Influence of intercritical annealing on strength and impact behaviour of niobium containing steels

Pages 699-706 | Published online: 18 Jul 2013
 

Abstract

The influence of inter critical annealing at 730°C on the impact properties and strength of C–Mn–Al–Nb steels has been examined. For low Mn (0·56%), Nb steels, intercritical annealing resulted in improved impact performance and the impact transition temperature (ITT) was reduced by as much as 35 K with no change in strength. The improvement in impact performance is considered to be due to Mn segregating to the α/γ boundaries leading to refinement of the grain boundary carbides. This refinement increased with holding time at 730°C in accordance with an increased grain boundary segregation of Mn. Strength was not influenced because grain size remained unchanged on intercritical annealing.

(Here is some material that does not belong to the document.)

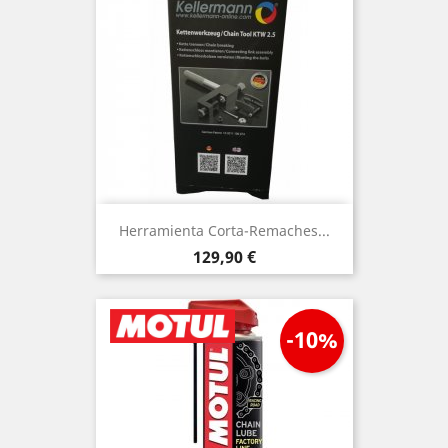
Herramienta Corta-Remaches...
Precio
129,90 €
-10%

The improvement in impact behaviour was greater the longer the holding time at 730°C but was significant even after 15 min. Improvements occurred both on cooling from the austenitising temperature (9·20°C) to 730°C and on heating from room temperature to 730°C, the latter heat treatment being the more beneficial. For higher Mn (1·4%), Nb steels, improvements in impact performance resulting from intercritical annealing depended on cooling rate. Again, the Mn build-up in the y increases with time of intercritical annealing. Owing to the initial overall higher Mn level and finer grain size, the steels were susceptible to martensite formation if the cooling rate was too high. At a cooling rate of 40 K min - 1, improvements in impact behaviour occurred only after short intercritical annealing times (30 min) when only a small amount of martensite had formed. Long times caused a serious deterioration in impact behaviour due to the presence of high volume fractions of martensite. Slow cooling (1 K min−1), however, ensured ferrite–pearlite structures and significant improvements in impact behaviour (20–60 K reductions in ITT) were noted on intercritical annealing with no change in strength. The short holding times required to achieve an improvement in impact behaviour in these fine grained steels are encouraging for the possible commercial exploitation of this heat treatment.